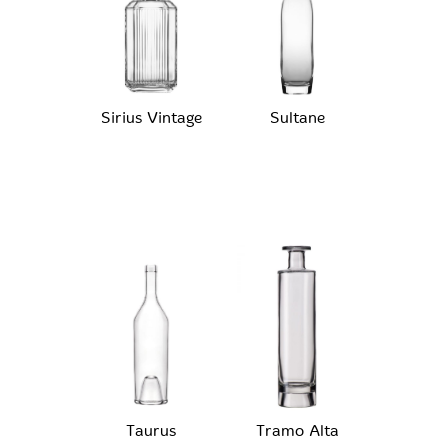
Sirius Vintage
Sultane
Taurus
Tramo Alta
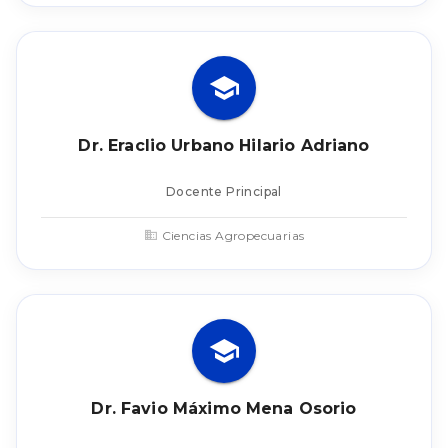
Dr. Eraclio Urbano Hilario Adriano
Docente Principal
Ciencias Agropecuarias
Dr. Favio Máximo Mena Osorio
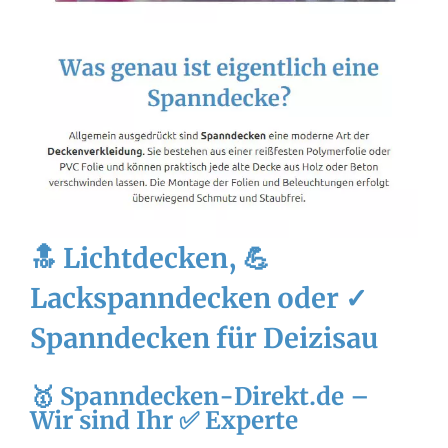
🔝 Lichtdecken, 💪
Lackspanndecken oder ✓
Spanndecken für Deizisau
🥇 Spanndecken-Direkt.de –
Wir sind Ihr ✅ Experte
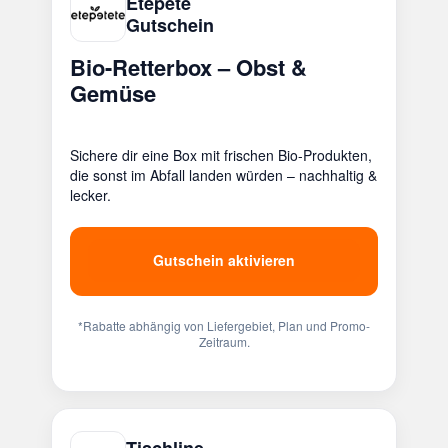
Etepete
Gutschein
Bio-Retterbox – Obst &
Gemüse
Sichere dir eine Box mit frischen Bio-Produkten,
die sonst im Abfall landen würden – nachhaltig &
lecker.
Gutschein aktivieren
*Rabatte abhängig von Liefergebiet, Plan und Promo-
Zeitraum.
Tischline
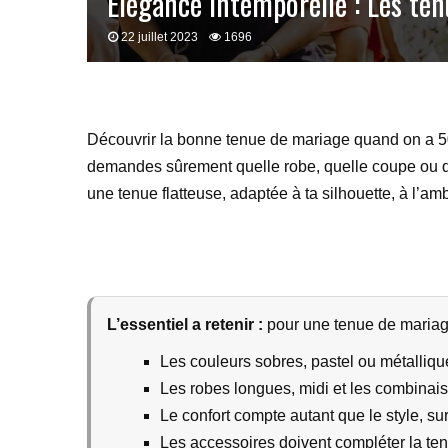
Élégance intemporelle : Les te
22 juillet 2023
1696
Découvrir la bonne tenue de mariage quand on a 50 an
demandes sûrement quelle robe, quelle coupe ou quel
une tenue flatteuse, adaptée à ta silhouette, à l’am
L’essentiel a retenir :
pour une tenue de mariage
Les couleurs sobres, pastel ou métallique
Les robes longues, midi et les combinai
Le confort compte autant que le style, su
Les accessoires doivent compléter la ten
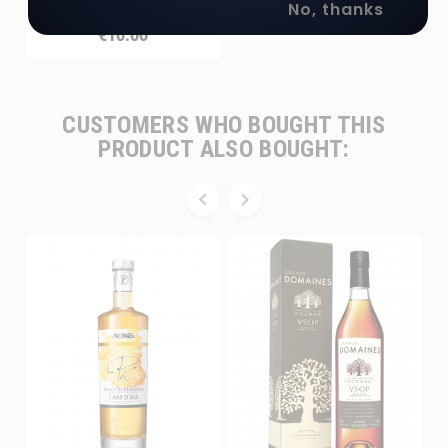
No, thanks
Traditionnelle
€10.00
CUSTOMERS WHO BOUGHT THIS
PRODUCT ALSO BOUGHT:


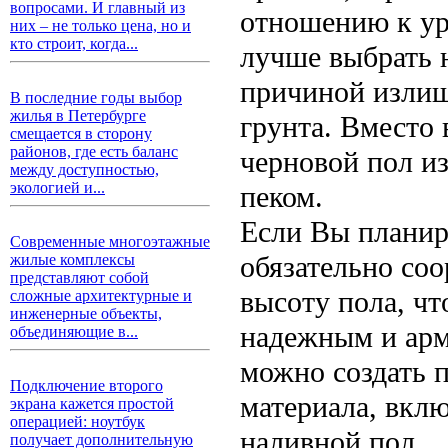
вопросами. И главный из
отношению к ур
них – не только цена, но и
кто строит, когда...
лучше выбрать н
причиной излиш
В последние годы выбор
жилья в Петербурге
грунта. Вместо 
смещается в сторону
районов, где есть баланс
черновой пол из
между доступностью,
экологией и...
пеком.
Если Вы планир
Современные многоэтажные
обязательно соо
жилые комплексы
представляют собой
высоту пола, ч
сложные архитектурные и
инженерные объекты,
надежным и арм
объединяющие в...
можно создать 
Подключение второго
материала, вкл
экрана кажется простой
операцией: ноутбук
наливной пол.
получает дополнительную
···
The answer is the whole listing retyped exactly, with pictures omitted.

§ **Output of the exercise**:
Sirius Vintage
Sultane
Taurus
Tramo Alta
Dr. Eraclio Urbano Hilario Adriano
Docente Principal
Ciencias Agropecuarias
Dr. Favio Máximo Mena Osorio
🔝 Lichtdecken, 💪
Lackspanndecken oder ✓
Spanndecken für Deizisau
🥇 Spanndecken-Direkt.de –
Wir sind Ihr ✅ Experte
Etepete
Gutschein
Bio-Retterbox – Obst &
Gemüse
Sichere dir eine Box mit frischen Bio-Produkten,
die sonst im Abfall landen würden – nachhaltig &
lecker.
Gutschein aktivieren
*Rabatte abhängig von Liefergebiet, Plan und Promo-
Zeitraum.
Tischline
Élégance intemporelle : Les te
22 juillet 2023
1696
Découvrir la bonne tenue de mariage quand on a 50 an
demandes sûrement quelle robe, quelle coupe ou quel
une tenue flatteuse, adaptée à ta silhouette, à l’am
L’essentiel a retenir :
pour une tenue de mariage
Les couleurs sobres, pastel ou métallique
Les robes longues, midi et les combinai
Le confort compte autant que le style, su
Les accessoires doivent compléter la ten
No, thanks
Traditionnelle
€10.00
CUSTOMERS WHO BOUGHT THIS
PRODUCT ALSO BOUGHT:


вопросами. И главный из
отношению к ур
них – не только цена, но и
кто строит, когда...
лучше выбрать н
причиной излиш
В последние годы выбор
жилья в Петербурге
грунта. Вместо 
смещается в сторону
районов, где есть баланс
черновой пол из
между доступностью,
экологией и...
пеком.
Если Вы планир
Современные многоэтажные
обязательно соо
жилые комплексы
представляют собой
высоту пола, ч
сложные архитектурные и
инженерные объекты,
надежным и арм
объединяющие в...
можно создать 
Подключение второго
материала, вкл
экрана кажется простой
операцией: ноутбук
наливной пол.
получает дополнительную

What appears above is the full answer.